When you've got a new career, student loans and decisions to make about whether to rent an apartment or buy a home, trying to decide whether a traditional IRA is right for you might be the last thing on your mind. Still, you know you're going to have to deal with it sooner or later. You might as well go ahead and weigh the pros and cons and get it over with.
Tax Deductible Contributions
If you're looking for a quick and easy way to cut your current income tax bill, a traditional IRA might just be the answer. Every dollar you contribute to a traditional IRA is tax-deductible, up to a maximum of $5,000 per year as of the 2012 tax year. If both you and your spouse each makes the maximum allowed contribution and you file a joint return, you can write off up to $10,000. If you are in a 28 percent tax bracket, that'll save you $2,800 in current income taxes.
Tax Deferred Growth
Investments held in your traditional IRA grow tax-deferred as long as they remain in the account. Since you don't have to pay taxes on the growth, you have more money to earn money. It's like compound interest on steroids. For example, a $10,000 CD paying 5 percent interest in a regular account would earn $500 in one year, but if you're in a 28 percent tax bracket you'd be left with only $360 after taxes. If that same $10,000 CD was in your traditional IRA, the entire $500 would be available to continue earning interest.
When it comes to traditional IRAs, the Internal Revenue Service has a "pay-me-now-or-pay-me-later" attitude. You get a tax deduction when you make your contributions, and your investments grow tax-deferred, but all withdrawals are taxed as ordinary income at your tax rate as of that time. If you contributed when you were in a 15 percent tax bracket but take withdrawals when you are in a 35 percent tax bracket, you'll have to pay taxes at the higher rate.
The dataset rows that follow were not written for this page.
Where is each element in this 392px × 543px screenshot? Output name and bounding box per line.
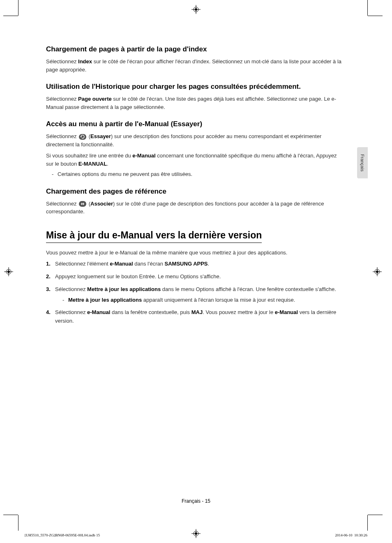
- body-access-2: Si vous souhaitez lire une entrée du e-M…: [46, 152, 342, 168]
- heading-index-pages: Chargement de pages à partir de la page …: [46, 45, 342, 53]
- body-history: Sélectionnez Page ouverte sur le côté de…: [46, 95, 342, 111]
- language-tab-label: Français: [360, 154, 365, 171]
- page-number: Français - 15: [182, 498, 210, 504]
- heading-history: Utilisation de l'Historique pour charger…: [46, 83, 342, 91]
- link-icon: [79, 201, 86, 207]
- crop-mark: [367, 515, 368, 531]
- update-step-4: 4. Sélectionnez e-Manual dans la fenêtre…: [46, 308, 342, 326]
- heading-update-emanual: Mise à jour du e-Manual vers la dernière…: [46, 230, 262, 243]
- doc-filename: [UH5510_5570-ZG]BN68-06595E-00L04.indb 1…: [25, 533, 100, 537]
- body-access-1: Sélectionnez (Essayer) sur une descripti…: [46, 132, 342, 148]
- body-reference: Sélectionnez (Associer) sur le côté d'un…: [46, 200, 342, 216]
- try-icon: [79, 134, 86, 140]
- crop-mark: [368, 16, 383, 16]
- update-step-3: 3. Sélectionnez Mettre à jour les applic…: [46, 285, 342, 304]
- crop-mark: [3, 16, 18, 16]
- page-content: Chargement de pages à partir de la page …: [46, 45, 342, 329]
- crop-mark: [368, 515, 383, 515]
- doc-timestamp: 2014-06-10 ￼ 10:30:26: [335, 533, 368, 537]
- crop-mark: [18, 0, 18, 16]
- heading-access-menu: Accès au menu à partir de l'e-Manual (Es…: [46, 120, 342, 128]
- update-steps: 1. Sélectionnez l'élément e-Manual dans …: [46, 260, 342, 325]
- heading-reference: Chargement des pages de référence: [46, 187, 342, 196]
- access-note: Certaines options du menu ne peuvent pas…: [52, 170, 342, 178]
- update-step-2: 2. Appuyez longuement sur le bouton Entr…: [46, 273, 342, 281]
- update-intro: Vous pouvez mettre à jour le e-Manual de…: [46, 249, 342, 257]
- update-step-3-note: Mettre à jour les applications apparaît …: [62, 296, 342, 304]
- crop-mark: [367, 0, 368, 16]
- update-step-1: 1. Sélectionnez l'élément e-Manual dans …: [46, 260, 342, 268]
- body-index-pages: Sélectionnez Index sur le côté de l'écra…: [46, 58, 342, 74]
- access-note-list: Certaines options du menu ne peuvent pas…: [46, 170, 342, 178]
- language-tab: Français: [357, 147, 368, 178]
- registration-mark-icon: [373, 267, 382, 276]
- registration-mark-icon: [4, 267, 13, 276]
- crop-mark: [18, 515, 18, 531]
- doc-footer: [UH5510_5570-ZG]BN68-06595E-00L04.indb 1…: [25, 533, 367, 537]
- registration-mark-icon: [191, 5, 201, 14]
- crop-mark: [3, 515, 18, 515]
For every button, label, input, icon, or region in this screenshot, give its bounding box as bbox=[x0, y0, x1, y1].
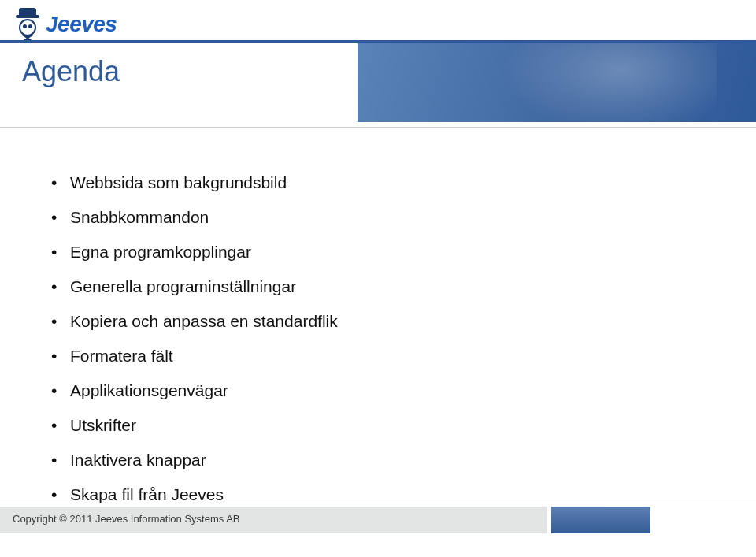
list-item: Inaktivera knappar bbox=[51, 451, 338, 470]
header: Jeeves bbox=[0, 0, 756, 43]
list-item: Egna programkopplingar bbox=[51, 243, 338, 262]
list-item: Applikationsgenvägar bbox=[51, 381, 338, 400]
content-area: Webbsida som bakgrundsbild Snabbkommando… bbox=[51, 173, 338, 520]
title-band: Agenda bbox=[0, 43, 756, 122]
brand-name: Jeeves bbox=[46, 12, 117, 37]
list-item: Formatera fält bbox=[51, 347, 338, 366]
list-item: Webbsida som bakgrundsbild bbox=[51, 173, 338, 192]
logo: Jeeves bbox=[16, 8, 117, 41]
copyright-text: Copyright © 2011 Jeeves Information Syst… bbox=[13, 513, 240, 525]
jeeves-mascot-icon bbox=[16, 8, 41, 41]
footer: Copyright © 2011 Jeeves Information Syst… bbox=[0, 507, 756, 533]
list-item: Snabbkommandon bbox=[51, 208, 338, 227]
footer-blue-bar bbox=[551, 507, 650, 533]
list-item: Kopiera och anpassa en standardflik bbox=[51, 312, 338, 331]
list-item: Generella programinställningar bbox=[51, 277, 338, 296]
list-item: Utskrifter bbox=[51, 416, 338, 435]
footer-divider bbox=[0, 503, 756, 503]
title-background-image bbox=[358, 43, 756, 122]
slide: Jeeves Agenda Webbsida som bakgrundsbild… bbox=[0, 0, 756, 557]
list-item: Skapa fil från Jeeves bbox=[51, 485, 338, 504]
content-divider bbox=[0, 127, 756, 128]
agenda-list: Webbsida som bakgrundsbild Snabbkommando… bbox=[51, 173, 338, 504]
page-title: Agenda bbox=[22, 55, 120, 88]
Congress intended individual retirement accounts to be just that -- retirement accounts. That means your money is there for the long haul. As long as you don't start taking withdrawals until you reach retirement age, 59 1/2 years as of the 2012 tax year, there's no problem. If you decide to withdraw money before then, not only will you owe ordinary income tax on it, but the IRS will also hit you with an additional 10 percent early withdrawal penalty.